All party forum on Rukunegara

Statement by DAP Secretary-General and Member of Parliament for Bandar Melaka, Mr. Lim Kit Siang, at a tea party given by Batu Pahat DAP at Chinese Chamber of Commerce building on Thursday, 22nd Oct. 1970 at 7p.m.

All party forum on Rukunegara

I have today sent out letters to all political parties in Malaysia inviting them to take part in an all-party forum on “How to make the Rukun Negara a more meaningful and effective instrument in the nation building of a united multi-racial Malaysian nation.”

The Prime Minister, Tun Abdul Razak, speaking as Director of Operations in a radio broadcast in Sarawak on 20th august 1969 said the national ideology would not be imposed on the nation but would be discussed by everybody before it was adopted.

Tun Razak said: “The national ideology will, of course, not be imposed on the nation by legislative or bureaucratic fiat.”

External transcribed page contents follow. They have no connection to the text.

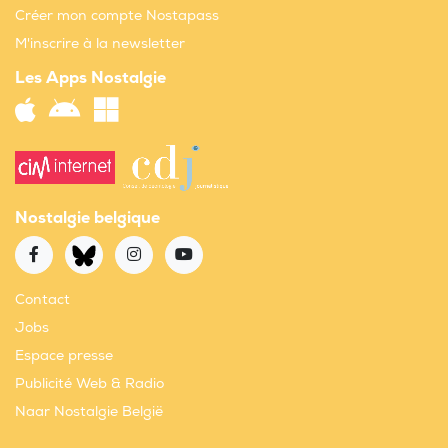
Créer mon compte Nostapass
M'inscrire à la newsletter
Les Apps Nostalgie
Nostalgie belgique
Contact
Jobs
Espace presse
Publicité Web & Radio
Naar Nostalgie België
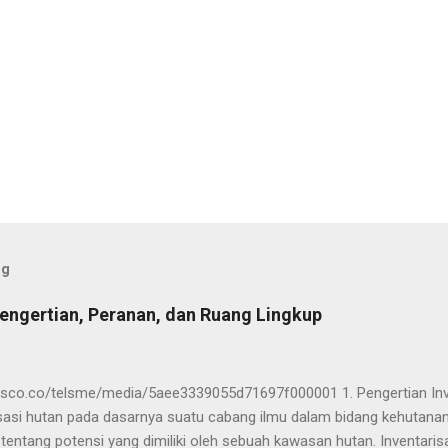
og
Pengertian, Peranan, dan Ruang Lingkup
sco.co/telsme/media/5aee3339055d71697f000001 1. Pengertian Inv
isasi hutan pada dasarnya suatu cabang ilmu dalam bidang kehutan
tentang potensi yang dimiliki oleh sebuah kawasan hutan. Inventari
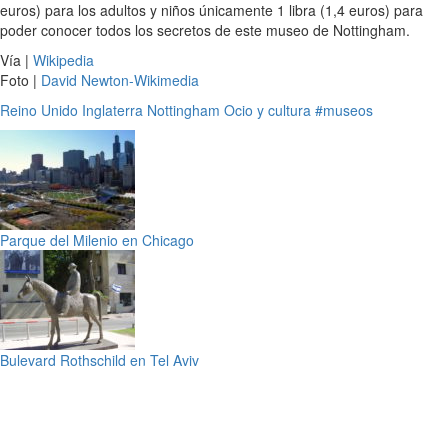
euros) para los adultos y niños únicamente 1 libra (1,4 euros) para
poder conocer todos los secretos de este museo de Nottingham.
Vía |
Wikipedia
Foto |
David Newton-Wikimedia
Reino Unido
Inglaterra
Nottingham
Ocio y cultura
#museos
Parque del Milenio en Chicago
Bulevard Rothschild en Tel Aviv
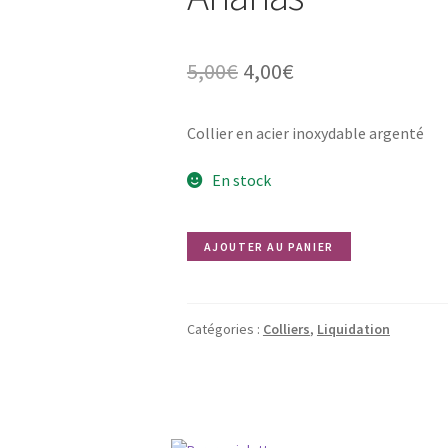
Le
Le
5,00
€
4,00
€
prix
prix
Collier en acier inoxydable argenté
initial
actuel
était :
est :
En stock
5,00€.
4,00€.
quantité
AJOUTER AU PANIER
de
Ananas
Catégories :
Colliers
,
Liquidation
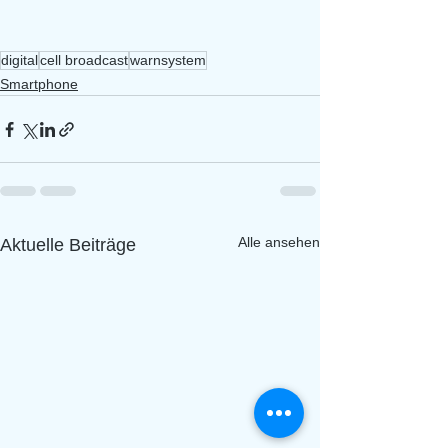
digital
cell broadcast
warnsystem
Smartphone
Alle ansehen
Aktuelle Beiträge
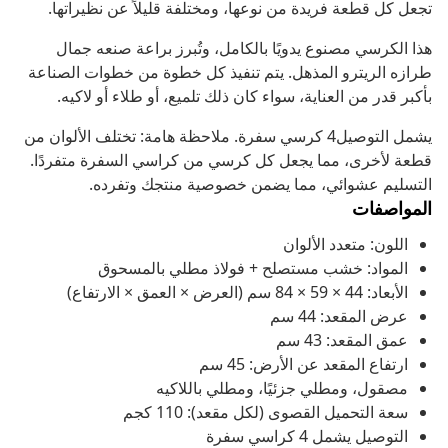
تجعل كل قطعة فريدة من نوعها، ومختلفة قليلاً عن نظيراتها.
هذا الكرسي مصنوع يدويًا بالكامل، وتُبرز براعة صنعه جمال
طرازه الريترو المذهل. يتم تنفيذ كل خطوة من خطوات الصناعة
بأكبر قدر من العناية، سواء كان ذلك تلميع، أو طلاء أو لاكيه.
يشمل التوصيل4 كرسي سفرة. ملاحظة هامة: تختلف الألوان من
قطعة لأخرى، مما يجعل كل كرسي من كراسي السفرة متفردًا.
التسليم عشوائي، مما يضمن خصوصية منتجك وتفرده.
المواصفات
اللون: متعدد الألوان
المواد: خشب مستصلح + فولاذ مطلي بالمسحوق
الأبعاد: 44 × 59 × 84 سم (العرض × العمق × الارتفاع)
عرض المقعد: 44 سم
عمق المقعد: 43 سم
ارتفاع المقعد عن الأرض: 45 سم
مصقول، ومطلي جزئيًا، ومطلي باللاكيه
سعة التحميل القصوى (لكل مقعد): 110 كجم
التوصيل يشمل 4 كراسي سفرة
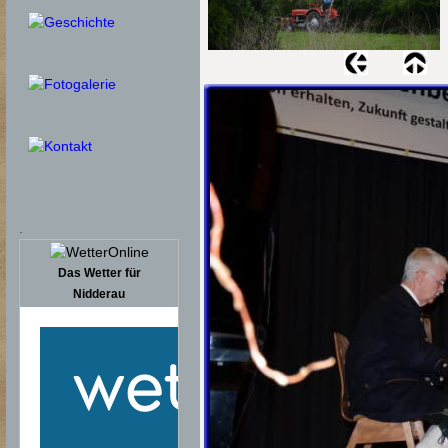
.
Das Wetter für
Nidderau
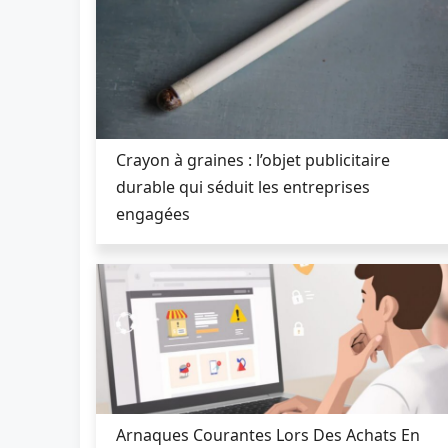
Crayon à graines : l’objet publicitaire
durable qui séduit les entreprises
engagées
Arnaques Courantes Lors Des Achats En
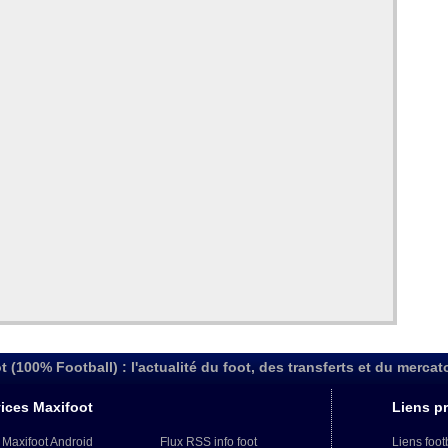
t (100% Football) : l'actualité du foot, des transferts et du mercat
ices Maxifoot
Liens pr
 Maxifoot Android
Flux RSS info foot
Liens foot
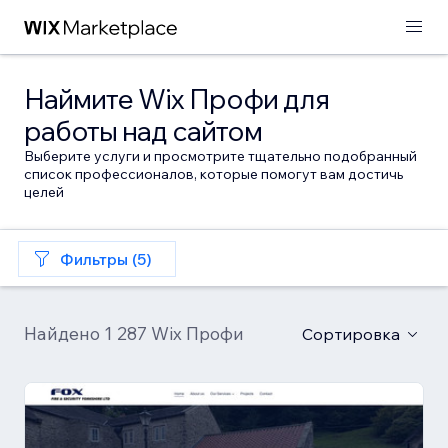
Наймите Wix Профи для
работы над сайтом
Выберите услуги и просмотрите тщательно подобранный
список профессионалов, которые помогут вам достичь
целей
Фильтры (5)
Найдено 1 287 Wix Профи
Сортировка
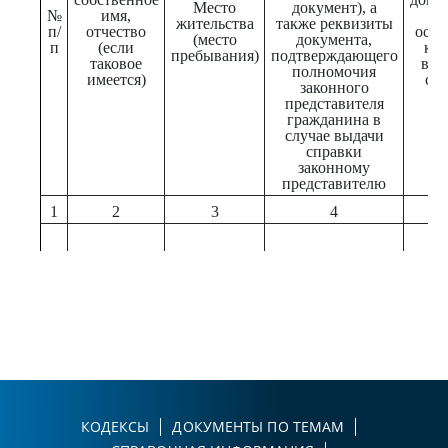
Место
документ), а
№
имя,
жительства
также реквизиты
п/
отчество
осно
(место
документа,
п
(если
кот
пребывания)
подтверждающего
таковое
выд
полномочия
имеется)
сп
законного
представителя
гражданина в
случае выдачи
справки
законному
представителю
1
2
3
4
КОДЕКСЫ
ДОКУМЕНТЫ ПО ТЕМАМ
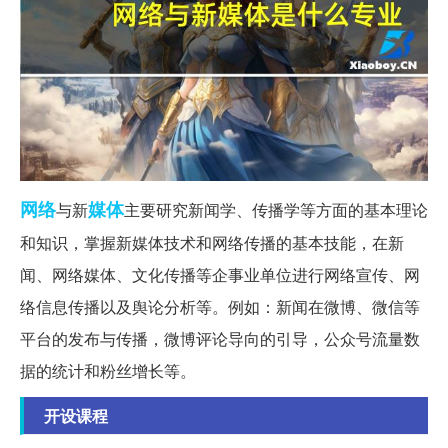
网络
媒体
与新
主要研究新闻学、传播学等方面的基本理论
和知识，掌握新媒体技术和网络传播的基本技能，在新
闻、网络媒体、文化传播等企事业单位进行网络宣传、网
络信息传播以及舆论分析等。例如：新闻在微博、微信等
平台的发布与传播，微博评论导向的引导，公众号流量数
据的统计和粉丝增长等。
开设课程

“We will not make the mistake of imposing anything which is not for the good of the people in general.

“There will be ample opportunity for discussion by everybody before we finally adopt the various tenets of the ideology.”

This is the correct approach to the formulation of a Rukun Negara which will be accepted by all Malaysians as a basis for building a united Malaysian nation. Public participation in the formulation of the Rukun Negara is necessary if the Rukun Negara is to “give positive expression to the Malaysian way of life” and represent “the aspirations of the cast majority of our people for a peaceful, harmonious and progressive future” as another Cabinet Minister has put it.

Such a national ideology must come about from public discussion and debate, involving not only the Government and one or two political parties, but involving all political parties, professional organizations, trade unions, societies, and Malaysians from all walks of life.

If the public are only expected to receive the Rukun Negara, and hear explanations about it by some political parties at public meetings, without giving them the opportunity to express their views and participate in the formulation of the national ideology, I do not think the Rukun Negara will gain very wide acceptance.

It is very important that our stand on the Rukun Negara be not misunderstood, to prevent distortion of our views by those who are ever eager to pounce on the slightest excuse to attack the DAP, whether based on things which we have said or even on things which we have never said.

The DAP, and for that matter, the large majority of the people of Malaysia, agree to the concept of a Rukun Negara. The five principles which the Alliance Government and the Gerakan Ra’ayat Malaysia have drawn up, namely belief in God, loyalty to King and Country, upholding the Constitution, the rule of law and good behavior and morality, is unlikely to meet with opposition from many people.

In its present form, however, the Rukunegara has omitted vital principles in the building of a united Malaysian nation. There is clearly a need for a public discussion as to how to make the Rukunegara a more effective and meaningful instrument in the nation building process.

We have suggested to all political parties the holding of a series of four all-party forums in Bahasa Malaysia, English, Mandarin and Tamil each on
“How to make the Rukunegara a more meaningful and effective instrument in the nation building process.”

The DAP is prepared to undertake organising this series, which we propose holding in December. The details of the forum, e.g. chairman, number of speakers, the procedures of the forum, can be finalized later by the participating parties.

We are sure the parties which agree to take part in the forum will have no objection to sharing the expenses of organising the forums, as this is in the national interest.